_Task directions_. All of the data is to be written out again exactly, without the pictures.

_Information supplied_.
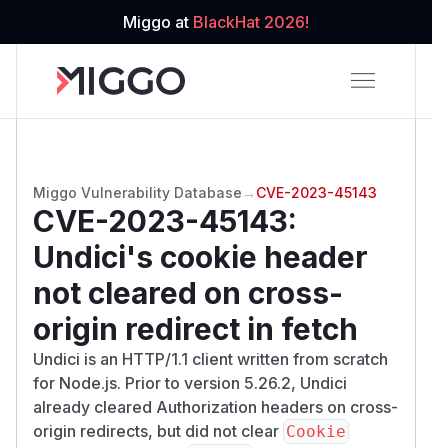
Miggo at
BlackHat 2026!
Miggo Vulnerability Database
→
CVE-2023-45143
CVE-2023-45143
:
Undici's cookie header
not cleared on cross-
origin redirect in fetch
Undici is an HTTP/1.1 client written from scratch
for Node.js. Prior to version 5.26.2, Undici
already cleared Authorization headers on cross-
origin redirects, but did not clear
Cookie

_Response to this exercise_.
Miggo at
BlackHat 2026!
Miggo Vulnerability Database
→
CVE-2023-45143
CVE-2023-45143
:
Undici's cookie header
not cleared on cross-
origin redirect in fetch
Undici is an HTTP/1.1 client written from scratch
for Node.js. Prior to version 5.26.2, Undici
already cleared Authorization headers on cross-
origin redirects, but did not clear
Cookie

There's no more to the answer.